Tronchet n’a pas vécu assez longtemps pour avoir connu le rétablissement du barreau, mais il peut cependant être considéré comme l’un des artisans indirects de cette résurrection, ne serait-ce que par l’autorité qui s’attachait à sa personne et qui était inséparable de la carrière exceptionnelle qu’il avait menée depuis ses débuts comme avocat. Homme de l’Ancien Régime et défenseur du roi devant la Convention, élu de la nation et législateur pendant la décennie révolutionnaire avant et après la Terreur, Tronchet fut aussi l’un des acteurs majeurs de la codification napoléonienne.

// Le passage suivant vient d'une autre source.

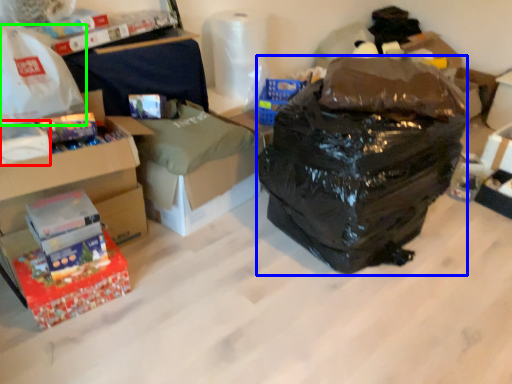 Question: Based on their relative distances, which object is nearer to box (highlighted by a red box)? Choose from garbage (highlighted by a blue box) and plastic bag (highlighted by a green box).

Choices:
 (A) garbage
 (B) plastic bag

Answer: (B) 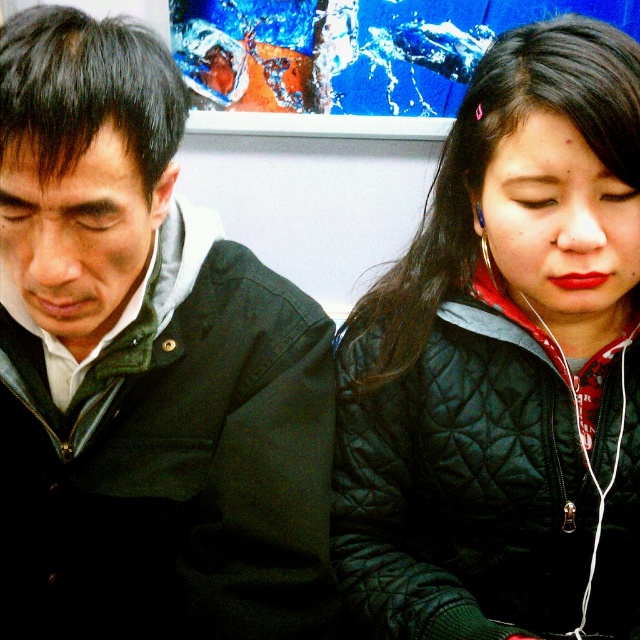 Question: Considering the relative positions of matte black jacket at left and black quilted jacket at center in the image provided, where is matte black jacket at left located with respect to black quilted jacket at center?

Choices:
 (A) left
 (B) right

Answer: (A)

Question: Is matte black jacket at left smaller than black quilted jacket at center?

Choices:
 (A) yes
 (B) no

Answer: (B)

Question: Which point is closer to the camera taking this photo?

Choices:
 (A) (81, 212)
 (B) (616, 406)

Answer: (A)

Question: Observing the image, what is the correct spatial positioning of matte black jacket at left in reference to black quilted jacket at center?

Choices:
 (A) above
 (B) below

Answer: (B)

Question: Which object appears closest to the camera in this image?

Choices:
 (A) black quilted jacket at center
 (B) matte black jacket at left

Answer: (B) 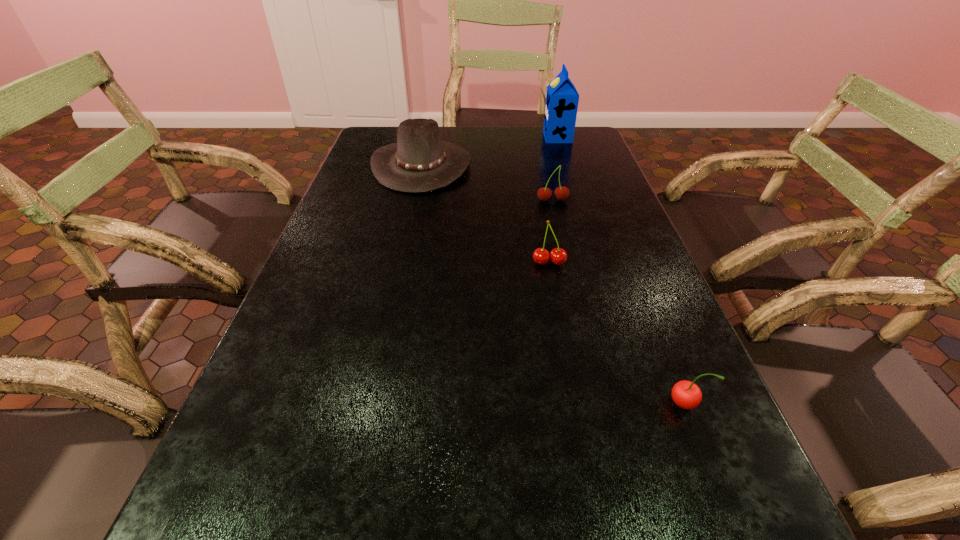 At what (x,y) coordinates should I click in order to perform the action: click on vacant region located on the surface of the third nearest object. Please return your answer as a coordinate pair (x, y). This screenshot has width=960, height=540. Looking at the image, I should click on (561, 237).

Identify the location of vacant space located 0.390m with the stems of the fourth farthest object pointing upwards. Image resolution: width=960 pixels, height=540 pixels. (579, 422).

Where is `vacant region located 0.180m on the left of the rightmost cherry`? The image size is (960, 540). vacant region located 0.180m on the left of the rightmost cherry is located at coordinates (562, 403).

In order to click on carton that is at the far edge in this screenshot , I will do `click(562, 98)`.

At what (x,y) coordinates should I click in order to perform the action: click on hat present at the far edge. Please return your answer as a coordinate pair (x, y). The height and width of the screenshot is (540, 960). Looking at the image, I should click on (420, 162).

The width and height of the screenshot is (960, 540). I want to click on object that is positioned at the left edge, so [420, 162].

In order to click on carton at the right edge in this screenshot , I will do `click(562, 98)`.

Identify the location of object positioned at the far left corner. This screenshot has height=540, width=960. (420, 162).

Identify the location of object that is at the far right corner. (562, 98).

This screenshot has height=540, width=960. In the image, there is a desktop. In order to click on vacant area at the far edge in this screenshot , I will do `click(459, 136)`. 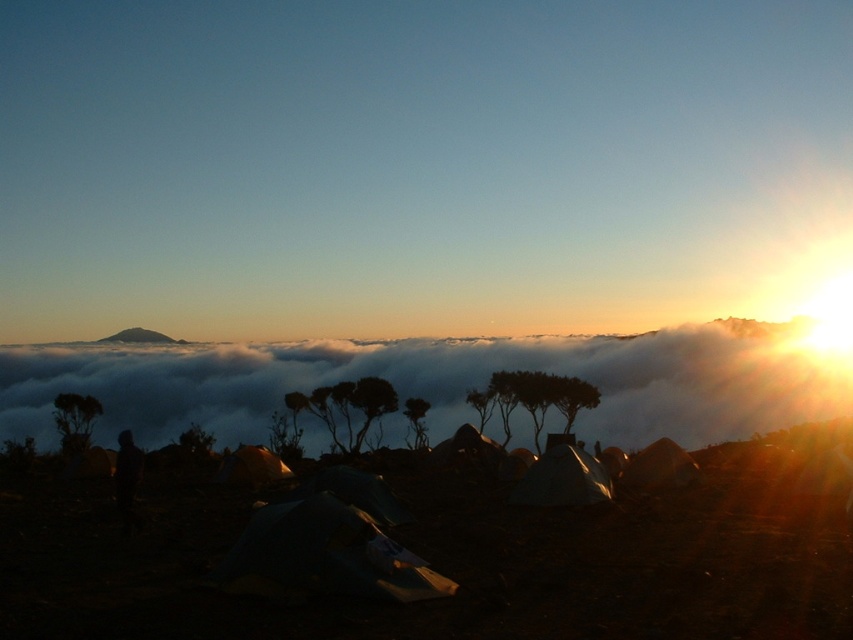 Question: Which object is positioned farthest from the matte silver tent at lower right?

Choices:
 (A) matte green tent at center
 (B) dark fabric figure at lower center

Answer: (B)

Question: Which point is farther to the camera?

Choices:
 (A) white fabric tent at center
 (B) green fabric tent at center
 (C) smooth gray mountain at upper center
 (D) dark fabric figure at lower center

Answer: (C)

Question: Is white fluffy cloud at center wider than dark fabric figure at lower center?

Choices:
 (A) no
 (B) yes

Answer: (B)

Question: Considering the real-world distances, which object is farthest from the white fabric tent at lower right?

Choices:
 (A) dark fabric figure at lower center
 (B) matte green tent at center
 (C) white fabric tent at center
 (D) matte silver tent at lower right

Answer: (A)

Question: Does white fabric tent at center have a smaller size compared to dark fabric figure at lower center?

Choices:
 (A) yes
 (B) no

Answer: (A)

Question: Is the position of white fluffy cloud at center more distant than that of green fabric tent at center?

Choices:
 (A) no
 (B) yes

Answer: (B) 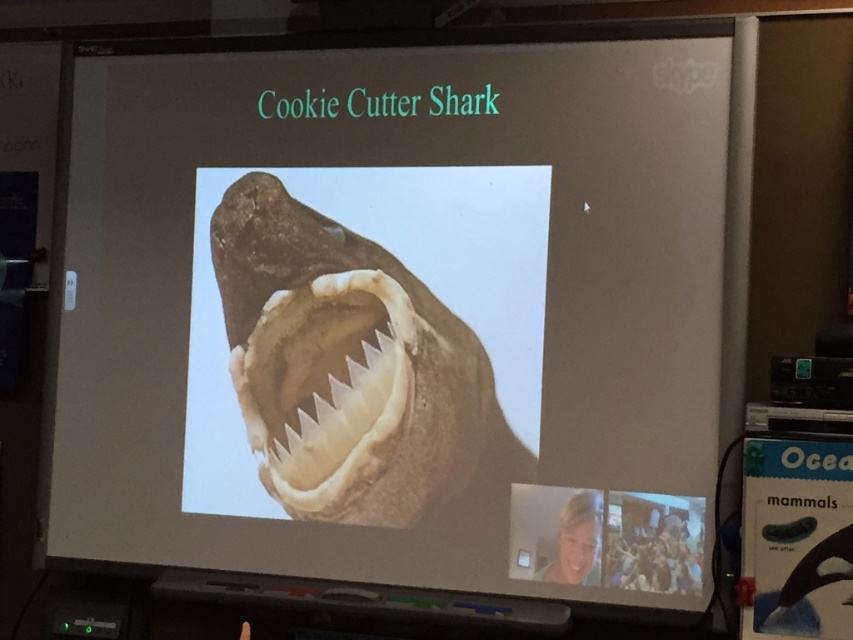 Question: Is brown rough cookie cutter shark at center to the right of white glossy teeth at center from the viewer's perspective?

Choices:
 (A) yes
 (B) no

Answer: (A)

Question: Which point is farther to the camera?

Choices:
 (A) (299, 397)
 (B) (328, 445)

Answer: (A)

Question: Which of the following is the closest to the observer?

Choices:
 (A) white glossy teeth at center
 (B) brown rough cookie cutter shark at center

Answer: (B)

Question: Is brown rough cookie cutter shark at center below white glossy teeth at center?

Choices:
 (A) no
 (B) yes

Answer: (B)

Question: Can you confirm if brown rough cookie cutter shark at center is smaller than white glossy teeth at center?

Choices:
 (A) yes
 (B) no

Answer: (B) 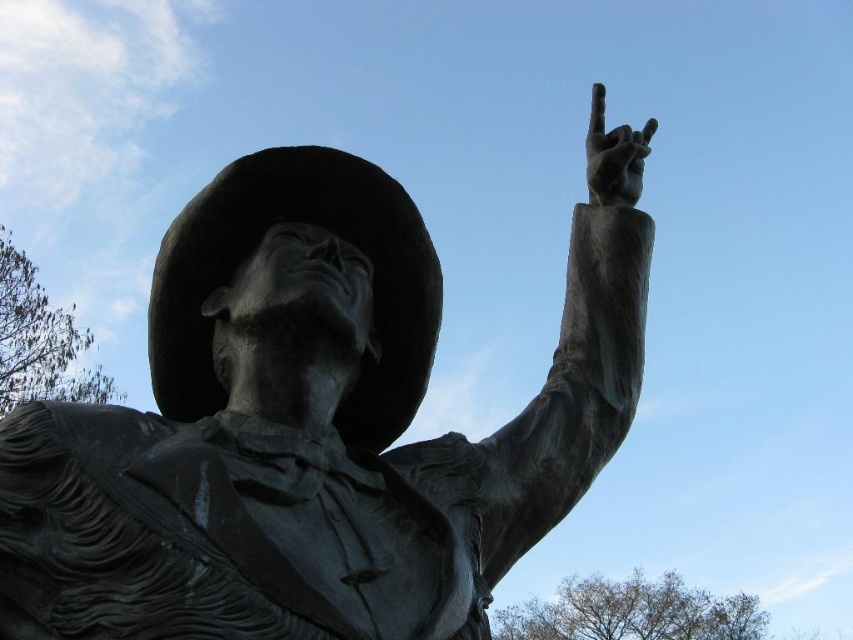 Who is higher up, bronze statue at upper center or bronze hand at upper right?

bronze hand at upper right is above.

Between point (521, 435) and point (598, 92), which one is positioned behind?

Point (598, 92)

Between point (292, 468) and point (621, 193), which one is positioned in front?

Point (292, 468)

Where is `bronze statue at upper center`? bronze statue at upper center is located at coordinates (308, 429). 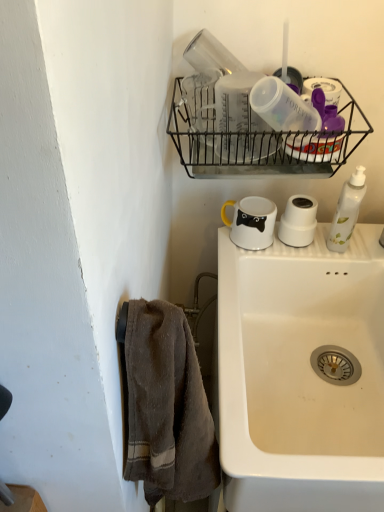 At what (x,y) coordinates should I click in order to perform the action: click on vacant point to the right of white matte toilet paper at upper center. Please return your answer as a coordinate pair (x, y). Looking at the image, I should click on (349, 242). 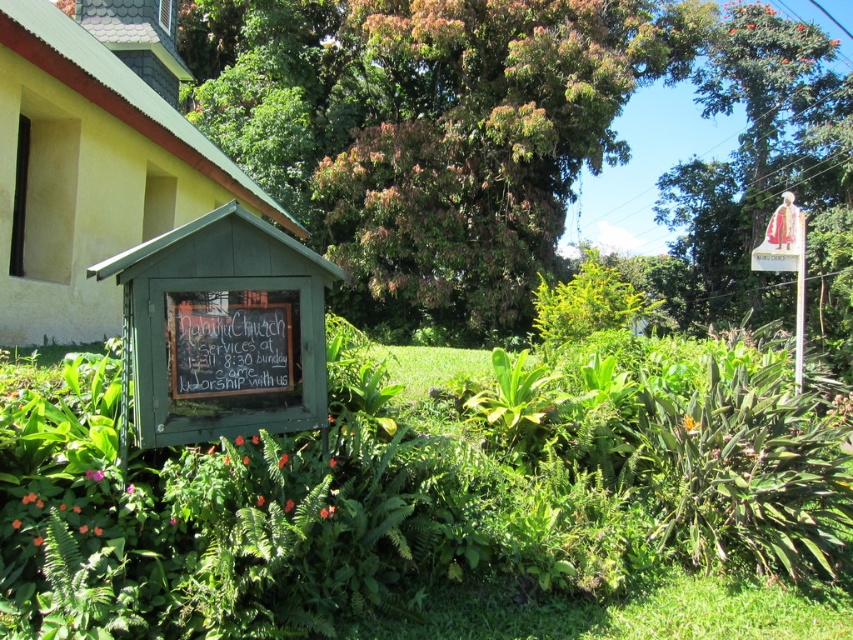 You are standing in front of the church notice board and want to walk towards the point labeled as point (x=190, y=634). Will you pass by the point labeled as point (x=772, y=212) on your way?

Point (x=190, y=634) is in front of point (x=772, y=212), so you will not pass by point (x=772, y=212) on your way to point (x=190, y=634) since it is behind your path.

You are a visitor at the Nanu<u Church and want to read both the green matte signboard at lower left and the wooden sign at upper right. Which sign will you need to look down to see?

The green matte signboard at lower left has a lesser height compared to wooden sign at upper right, so you will need to look down to see the green matte signboard at lower left. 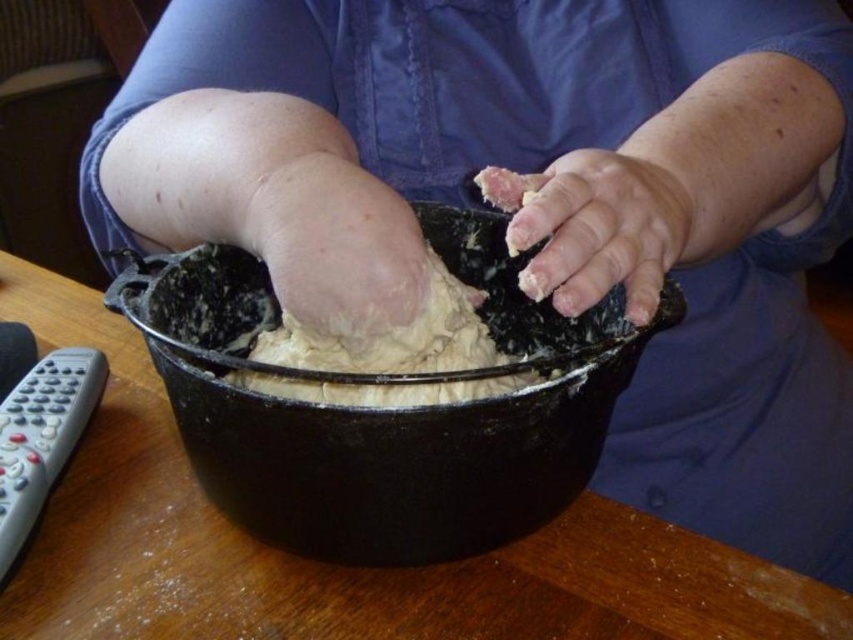 Does black matte bowl at center lie behind pale skin at center?

No, it is in front of pale skin at center.

Does point (280, 500) lie behind point (309, 227)?

Yes.

Between point (347, 518) and point (340, 225), which one is positioned in front?

Positioned in front is point (340, 225).

What are the coordinates of `black matte bowl at center` in the screenshot? It's located at (386, 410).

Can you confirm if pale skin at center is thinner than dry dough at center?

Correct, pale skin at center's width is less than dry dough at center's.

Is pale skin at center to the left of dry dough at center from the viewer's perspective?

Yes, pale skin at center is to the left of dry dough at center.

Is point (292, 291) closer to camera compared to point (570, 236)?

Yes.

Where is `pale skin at center`? The height and width of the screenshot is (640, 853). pale skin at center is located at coordinates (334, 241).

Can you confirm if pale skin at center is shorter than white dough at center?

Incorrect, pale skin at center's height does not fall short of white dough at center's.

Is pale skin at center to the left of white dough at center from the viewer's perspective?

Yes, pale skin at center is to the left of white dough at center.

Locate an element on the screen. The image size is (853, 640). pale skin at center is located at coordinates (334, 241). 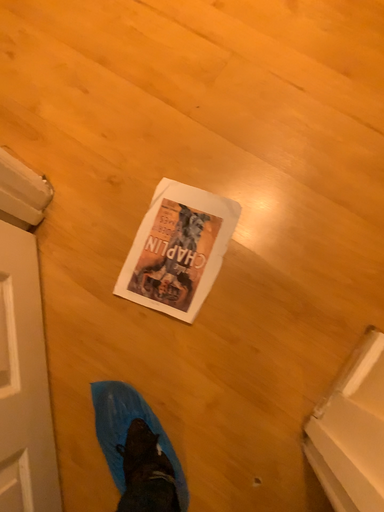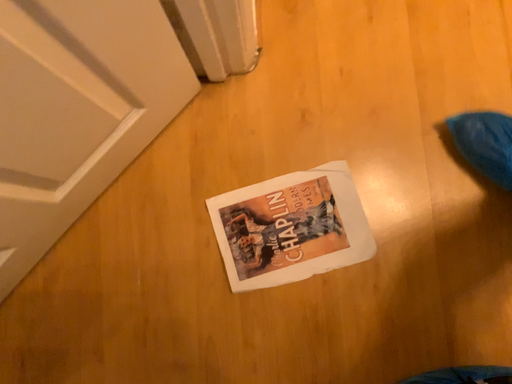 Question: How did the camera likely rotate when shooting the video?

Choices:
 (A) rotated right
 (B) rotated left

Answer: (B) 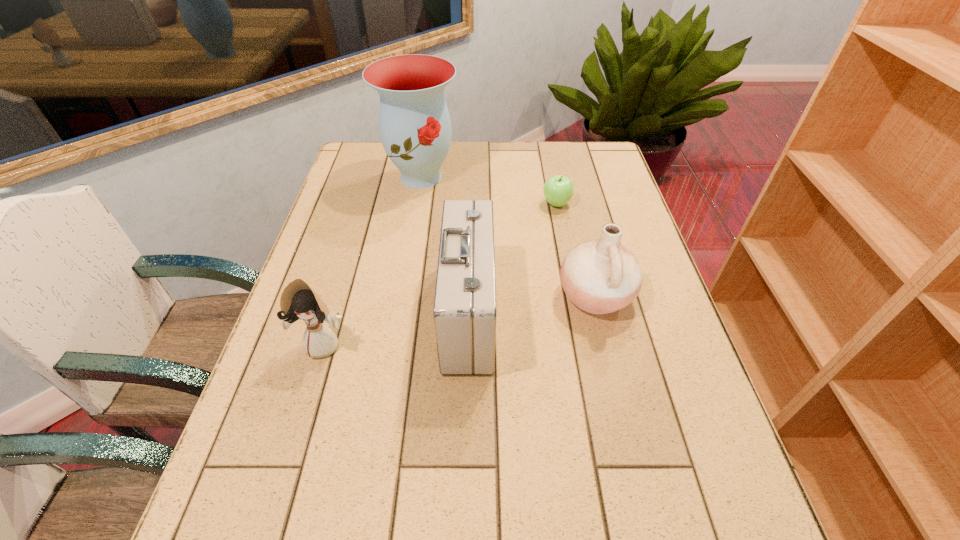 Locate an element on the screen. free space at the far right corner is located at coordinates (607, 174).

I want to click on vacant space at the near right corner, so click(x=686, y=530).

Where is `vacant point located between the shortest object and the tallest object`? vacant point located between the shortest object and the tallest object is located at coordinates (489, 190).

The image size is (960, 540). In order to click on empty space that is in between the first-aid kit and the doll in this screenshot , I will do `click(396, 328)`.

You are a GUI agent. You are given a task and a screenshot of the screen. Output one action in this format:
    pyautogui.click(x=<x>, y=<y>)
    Task: Click on the free spot between the pottery and the vase
    
    Given the screenshot: What is the action you would take?
    pyautogui.click(x=508, y=236)

This screenshot has height=540, width=960. I want to click on free area in between the first-aid kit and the doll, so click(x=396, y=328).

Identify the location of free space between the vase and the doll. tap(372, 260).

The width and height of the screenshot is (960, 540). I want to click on free spot between the shortest object and the first-aid kit, so click(513, 258).

Locate which object is the third closest to the tallest object. Please provide its 2D coordinates. Your answer should be formatted as a tuple, i.e. [(x, y)], where the tuple contains the x and y coordinates of a point satisfying the conditions above.

[(600, 276)]

At what (x,y) coordinates should I click in order to perform the action: click on object that ranks as the fourth closest to the vase. Please return your answer as a coordinate pair (x, y). Looking at the image, I should click on (299, 301).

Parvenu au sommet du barreau puis de la magistrature, il incarne d’une façon exemplaire la pérennité du droit au travers des bouleversements politiques. Il témoigne également de la remarquable faculté d’adaptation d’un juriste expert dans l’ancien droit, qui a su mettre ses connaissances encyclopédiques et son esprit de synthèse au service d’un nouveau système juridique.
Pour l’avocat d’aujourd’hui, Tronchet n’est pas seulement un glorieux ancêtre. La notoriété qu’il a acquise par ses consultations, à l’écart des prétoires, en fait le lointain modèle de bien des avocats contemporains, qui privilégient dans la sphère du droit le domaine du conseil à celui du contentieux.